The data below contains pictures, which are to be skipped; the lines starting at the line with "BARBARIAN RULE (A" and ending at the line with "TICKETMASTER" are to be output exactly, both ends included.

· · ·

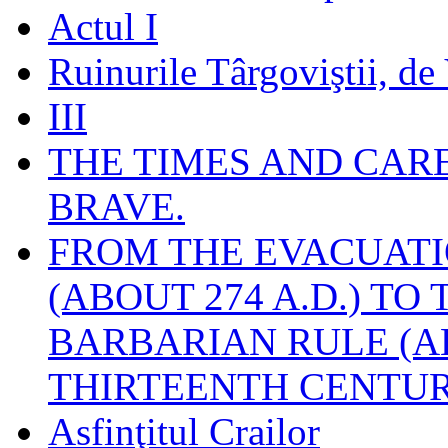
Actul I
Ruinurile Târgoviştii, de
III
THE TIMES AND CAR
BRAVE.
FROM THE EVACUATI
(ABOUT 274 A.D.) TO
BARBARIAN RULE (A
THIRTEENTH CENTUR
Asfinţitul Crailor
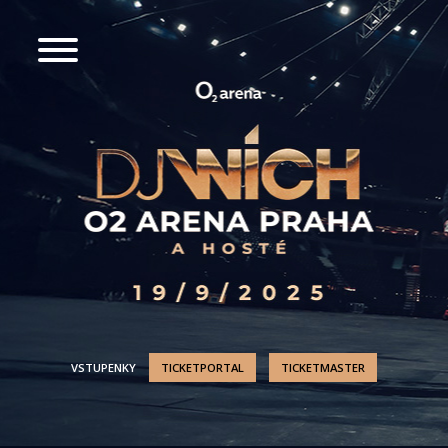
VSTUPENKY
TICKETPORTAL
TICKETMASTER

· · ·

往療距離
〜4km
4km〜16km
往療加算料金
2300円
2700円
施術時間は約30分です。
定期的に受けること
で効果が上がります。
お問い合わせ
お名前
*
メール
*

· · ·

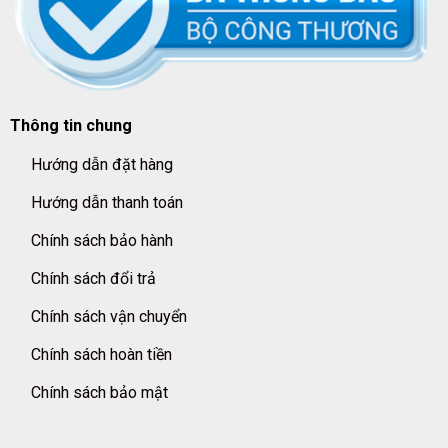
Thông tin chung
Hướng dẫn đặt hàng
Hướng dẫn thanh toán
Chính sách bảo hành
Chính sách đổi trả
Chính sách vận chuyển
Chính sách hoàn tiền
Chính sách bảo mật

· · ·

# [Answer below]
BARBARIAN RULE (A
THIRTEENTH CENTUR
Asfinţitul Crailor
VSTUPENKY
TICKETPORTAL
TICKETMASTER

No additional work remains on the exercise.